Front Cover: Great Book Jacket and Cover Design by Alan Powers
As we’ve seen over and over again, I am helpless in the face of a beautiful book, to the point of reading some not so fantastic books just because they’re so pretty. I’m endlessly fascinated by the codex itself as a work of art. One of my favorite things to do at the store is to re-shrink wrap beautiful, expensive books customers have torn the shrink wrap off of (and, almost universally, stuffed into the book, which I guess is considerate? Just ask, y’all, I love using the shrink wrap machine), because I can have a moment to appreciate the quality of the paper, the printing, and, of course, the cover art.

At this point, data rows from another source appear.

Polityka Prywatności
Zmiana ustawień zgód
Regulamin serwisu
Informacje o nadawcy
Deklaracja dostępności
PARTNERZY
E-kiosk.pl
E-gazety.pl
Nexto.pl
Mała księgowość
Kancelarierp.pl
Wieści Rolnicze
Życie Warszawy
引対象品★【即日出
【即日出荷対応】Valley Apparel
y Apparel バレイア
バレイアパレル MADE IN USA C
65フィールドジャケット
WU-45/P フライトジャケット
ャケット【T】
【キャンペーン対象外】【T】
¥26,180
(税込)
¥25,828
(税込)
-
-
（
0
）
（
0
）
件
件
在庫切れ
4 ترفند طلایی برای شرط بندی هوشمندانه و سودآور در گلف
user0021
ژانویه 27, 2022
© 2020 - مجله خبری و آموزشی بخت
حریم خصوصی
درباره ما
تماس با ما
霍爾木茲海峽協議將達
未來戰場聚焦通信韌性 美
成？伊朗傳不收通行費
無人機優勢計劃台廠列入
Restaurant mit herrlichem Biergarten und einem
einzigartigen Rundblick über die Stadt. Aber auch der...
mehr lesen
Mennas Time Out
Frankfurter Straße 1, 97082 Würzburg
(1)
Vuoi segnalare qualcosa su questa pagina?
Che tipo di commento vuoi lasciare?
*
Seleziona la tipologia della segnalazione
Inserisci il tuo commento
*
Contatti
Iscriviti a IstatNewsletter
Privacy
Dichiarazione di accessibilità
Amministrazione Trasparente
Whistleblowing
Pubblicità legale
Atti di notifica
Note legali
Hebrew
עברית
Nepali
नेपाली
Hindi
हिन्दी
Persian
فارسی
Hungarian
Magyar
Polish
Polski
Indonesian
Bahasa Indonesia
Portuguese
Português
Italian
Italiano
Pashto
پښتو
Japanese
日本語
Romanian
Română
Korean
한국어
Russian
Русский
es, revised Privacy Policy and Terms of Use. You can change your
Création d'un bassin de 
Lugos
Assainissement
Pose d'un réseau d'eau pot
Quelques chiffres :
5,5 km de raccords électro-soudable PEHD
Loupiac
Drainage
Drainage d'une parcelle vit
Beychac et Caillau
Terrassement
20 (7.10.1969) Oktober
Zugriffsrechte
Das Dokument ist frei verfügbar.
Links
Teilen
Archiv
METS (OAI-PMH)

Front Cover: Great Book Jacket and Cover Design is one of those books I picked up from reading either Nancy Pearl’s Book Lust or More Book Lust, the books from whence the Spreadsheet spawned. (It’s past seven hundred books, so it gets a capital letter now. If I ever break one thousand, I’ll give it a name.) Accordingly, since Book Lust and More Book Lust came out in 2003 and 2005, respectively, it’s an older book, ending its coverage in 2001, the year it was published. This means that it misses out entirely on the young adult boom (where an already recognized audience focus exploded in the early aughts) and the accompanying cover design tropes and evolutions.
Although a 2014 edition of Front Cover might not touch on that at all—it barely touches on speculative fiction (managing to get the plot of Slaughterhouse-Five wrong in the process) and anything aimed at children. Instead, Front Cover focuses on the history of contemporary and crime fiction cover design. There’s nothing on the basics of cover design, which I was disappointed by. In fact, I was a little surprised that this was a pretty fluffy coffee table book. In the five years (!) it’s been on my reading list, I’d always imagined it to be a piece of more straightforward nonfiction instead of a DK book. (Which there’s nothing wrong with, of course! My absolute favorite book from childhood is DK’s The Illustrated Book of Myths.) While the little captions start off pointing out interesting things about each cover’s design—the influences from contemporary and concurrent artistic movements, for instance, or the power an author rarely wielded over how their book was presented—they start simply summarizing the novel behind the cover. And that’s not the point, unless you’re pointing out how the cover might, say, abstractly represent the story. This might be a side effect of the book’s placement in time; it’s easier to see artistic movements the farther away you are from them.
Front Cover introduces the book cover as a pretty unique piece of marketing. Books, after all, aren’t exactly the same as, say, dry pasta, where the product is the same and it’s only branding and marketing that differentiates them. A book cover can be just marketing, true; I’ve seen some lazy covers in my time. But the best book covers, the one that can influence or even define your reading of a novel, are also works of art. No wonder modern artists, inspired by the commercial world, did book covers to supplement their income in the 1930s. While I definitely think that an overview of the basics of cover design would emphasize this point more, there’s plenty of room for experimentation with the cover of a book. I’m always delighted when I come across an element I haven’t seen before—lately, it’s been those dust jackets that are shorter than their books. (Which are also a customer destruction magnet!)
So it’s not remotely as thorough and graphic design focused as I would have liked, but it’s nice enough to page through. Of particular note to me are the Gollancz covers and the Dell “Mapbacks”. After starting his own publishing firm in 1928, Victor Gollancz hired Stanley Morison (the guy who invented the Times Roman font) to design book covers that did not rely on pictures. (He hated those.) The ensuing yellow, typographically focused covers feel deliriously modern and fresh.
The Dell “Mapbacks” were thrillers or murder mysteries whose back covers featured a map of the novel’s main location by Ruth Belew. Unfortunately, the rise of blurbs and meant that Dell stopped this practice in 1951, but the books are gorgeous.
Bottom line: Front Cover is a pretty fluffy coffee table book, so don’t seek here for anything more in-depth on the history of cover design or graphic design. But I learned one or two things.
I rented this book from the public library.